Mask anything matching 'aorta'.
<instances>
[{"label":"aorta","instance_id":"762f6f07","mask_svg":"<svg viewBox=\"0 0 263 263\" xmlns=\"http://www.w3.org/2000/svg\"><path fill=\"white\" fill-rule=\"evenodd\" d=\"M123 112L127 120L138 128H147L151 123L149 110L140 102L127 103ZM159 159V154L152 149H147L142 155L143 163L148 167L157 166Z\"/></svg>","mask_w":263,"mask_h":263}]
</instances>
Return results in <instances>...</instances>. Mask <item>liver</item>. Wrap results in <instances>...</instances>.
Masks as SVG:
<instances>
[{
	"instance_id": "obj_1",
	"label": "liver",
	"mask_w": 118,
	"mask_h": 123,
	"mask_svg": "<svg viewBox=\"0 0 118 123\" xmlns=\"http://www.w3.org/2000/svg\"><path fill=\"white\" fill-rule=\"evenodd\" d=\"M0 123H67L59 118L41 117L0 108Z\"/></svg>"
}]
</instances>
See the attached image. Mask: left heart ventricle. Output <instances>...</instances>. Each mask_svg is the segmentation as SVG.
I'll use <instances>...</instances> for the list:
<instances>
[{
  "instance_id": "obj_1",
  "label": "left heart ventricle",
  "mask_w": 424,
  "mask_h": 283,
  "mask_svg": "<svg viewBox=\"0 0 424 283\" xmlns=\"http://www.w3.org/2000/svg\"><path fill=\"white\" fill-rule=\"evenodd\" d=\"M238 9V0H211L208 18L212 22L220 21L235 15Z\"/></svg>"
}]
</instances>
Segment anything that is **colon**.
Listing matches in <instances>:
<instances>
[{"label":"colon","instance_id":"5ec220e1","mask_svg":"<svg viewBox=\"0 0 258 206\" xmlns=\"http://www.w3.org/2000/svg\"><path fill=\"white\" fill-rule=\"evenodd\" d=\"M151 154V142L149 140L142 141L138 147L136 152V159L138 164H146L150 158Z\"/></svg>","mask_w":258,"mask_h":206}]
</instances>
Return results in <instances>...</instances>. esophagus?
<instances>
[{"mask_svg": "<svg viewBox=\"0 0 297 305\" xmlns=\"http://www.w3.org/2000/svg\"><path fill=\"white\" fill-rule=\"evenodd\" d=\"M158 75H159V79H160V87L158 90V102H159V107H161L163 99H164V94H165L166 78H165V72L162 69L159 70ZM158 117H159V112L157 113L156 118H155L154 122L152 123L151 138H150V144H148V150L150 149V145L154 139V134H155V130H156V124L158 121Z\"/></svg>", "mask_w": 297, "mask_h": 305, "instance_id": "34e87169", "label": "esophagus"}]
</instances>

====

__Aim of the task__
All lines from the line containing "Segment anything that is **colon**." through the end of the listing above are to be duplicated exactly; include both ends and nothing further.

__Problem solution__
Segment anything that is **colon**.
Listing matches in <instances>:
<instances>
[{"label":"colon","instance_id":"5ec220e1","mask_svg":"<svg viewBox=\"0 0 258 206\" xmlns=\"http://www.w3.org/2000/svg\"><path fill=\"white\" fill-rule=\"evenodd\" d=\"M151 154V142L149 140L142 141L138 147L136 152V159L138 164H146L150 158Z\"/></svg>","mask_w":258,"mask_h":206}]
</instances>
Return results in <instances>...</instances>. esophagus?
<instances>
[{"mask_svg": "<svg viewBox=\"0 0 297 305\" xmlns=\"http://www.w3.org/2000/svg\"><path fill=\"white\" fill-rule=\"evenodd\" d=\"M158 75H159V79H160V87L158 90V102H159V107H161L163 99H164V94H165L166 78H165V72L162 69L159 70ZM158 117H159V112L157 113L156 118H155L154 122L152 123L151 138H150V144H148V150L150 149V145L154 139V134H155V130H156V124L158 121Z\"/></svg>", "mask_w": 297, "mask_h": 305, "instance_id": "34e87169", "label": "esophagus"}]
</instances>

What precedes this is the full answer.